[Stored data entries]

=== Section Start ===

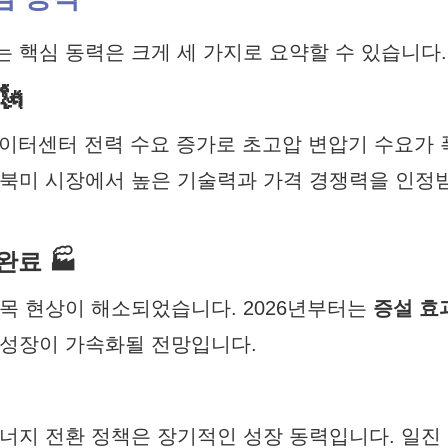
 핵심 동력은 크게 세 가지로 요약할 수 있습니다.
🗽
데이터센터 전력 수요 증가로 초고압 변압기 수요가 
 북미 시장에서 높은 기술력과 가격 경쟁력을 인정
완료 🏭
목 현상이 해소되었습니다. 2026년부터는
증설 효
 성장이 가속화될 전망입니다.
너지 전환 정책은 장기적인 성장 동력입니다. 일진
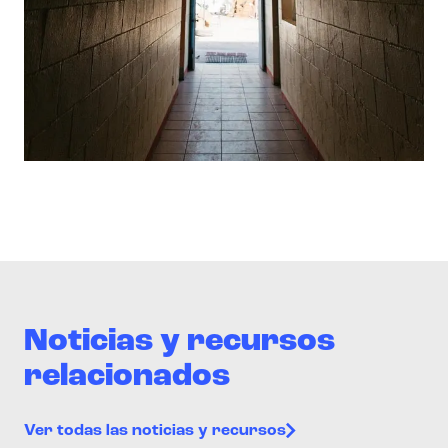
Noticias y recursos
relacionados
Ver todas las noticias y recursos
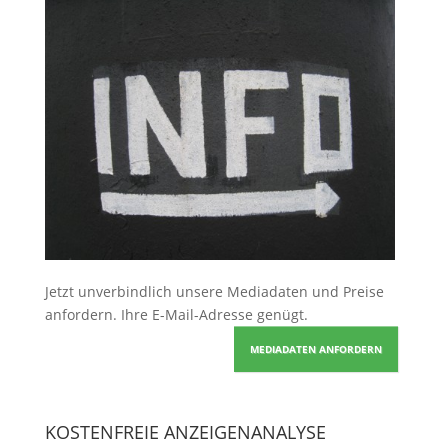
Jetzt unverbindlich unsere Mediadaten und Preise
anfordern
. Ihre E-Mail-Adresse genügt.
MEDIADATEN ANFORDERN
KOSTENFREIE ANZEIGENANALYSE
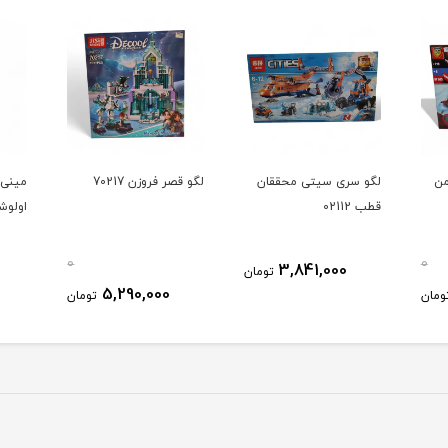
من
لگو سری سیتی محققان
لگو قصر فروزن 70217
مینی 
قطب 02112
اولوشنر
0
0
3,841,000
تومان
5,290,000
ومان
تومان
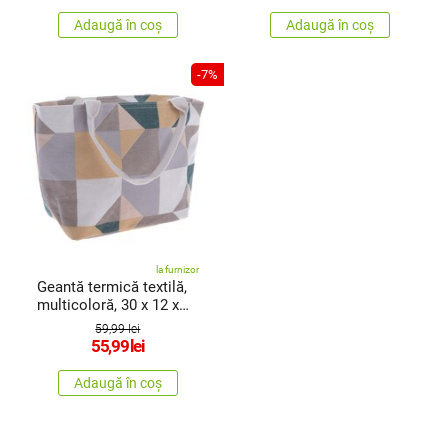
Adaugă în coș
Adaugă în coș
-7%
la furnizor
Geantă termică textilă,
multicoloră, 30 x 12 x
20cm
59,99 lei
55,99
lei
Adaugă în coș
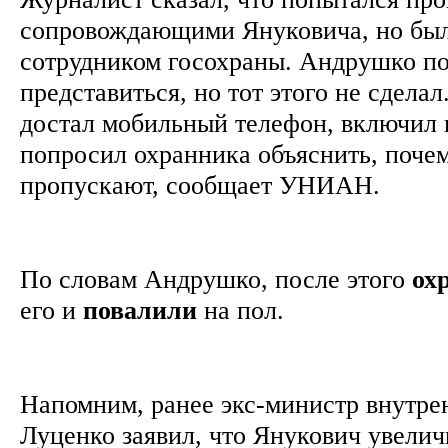
сопровождающими Януковича, но был
сотрудником госохраны. Андрушко п
представиться, но тот этого не сдела
достал мобильный телефон, включил 
попросил охранника объяснить, почем
пропускают, сообщает УНИАН.
По словам Андрушко, после этого
ох
его и
повалили
на пол.
Напомним, ранее экс-министр внутр
Луценко заявил, что Янукович увелич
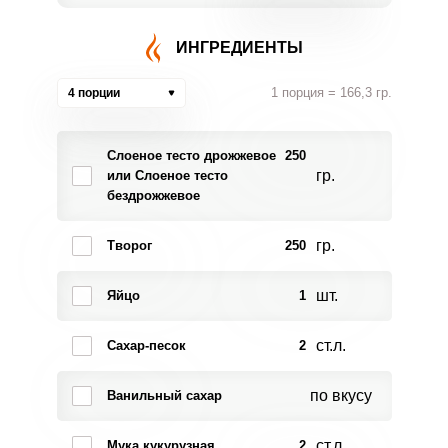
ИНГРЕДИЕНТЫ
1 порция = 166,3 гр.
4 порции
Слоеное тесто дрожжевое
250
гр.
или Слоеное тесто
бездрожжевое
гр.
Творог
250
шт.
Яйцо
1
ст.л.
Сахар-песок
2
по вкусу
Ванильный сахар
ст.л.
Мука кукурузная
2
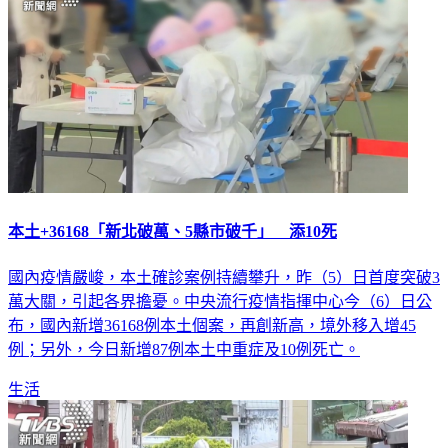
本土+36168「新北破萬、5縣市破千」 添10死
國內疫情嚴峻，本土確診案例持續攀升，昨（5）日首度突破3
萬大關，引起各界擔憂。中央流行疫情指揮中心今（6）日公
布，國內新增36168例本土個案，再創新高，境外移入增45
例；另外，今日新增87例本土中重症及10例死亡。
生活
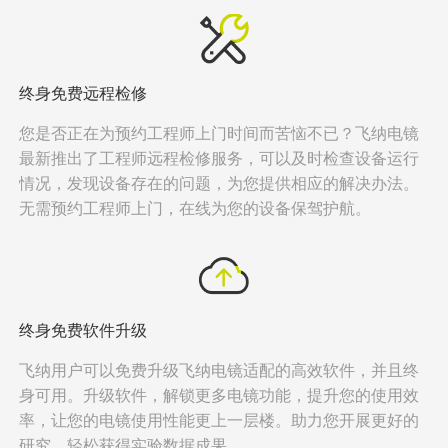
终身免费远程检修
您是否正在为预约工程师上门时间而苦恼不已？飞纳电镜
最新推出了工程师远程检修服务，可以及时检查设备运行
情况，发现设备存在的问题，为您提供相应的解决办法。
无需预约工程师上门，在线为您的设备保驾护航。
终身免费软件升级
飞纳用户可以免费升级飞纳电镜适配的高效软件，并且终
身可用。升级软件，解锁更多电镜功能，提升您的使用效
率，让您的电镜使用性能更上一层楼。助力您开展更好的
研究，轻松获得实验数据成果。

=== Section End ===

Copy each line above holding "Слоеное".

◆ **EXERCISE ANSWER**:
Слоеное тесто дрожжевое
или Слоеное тесто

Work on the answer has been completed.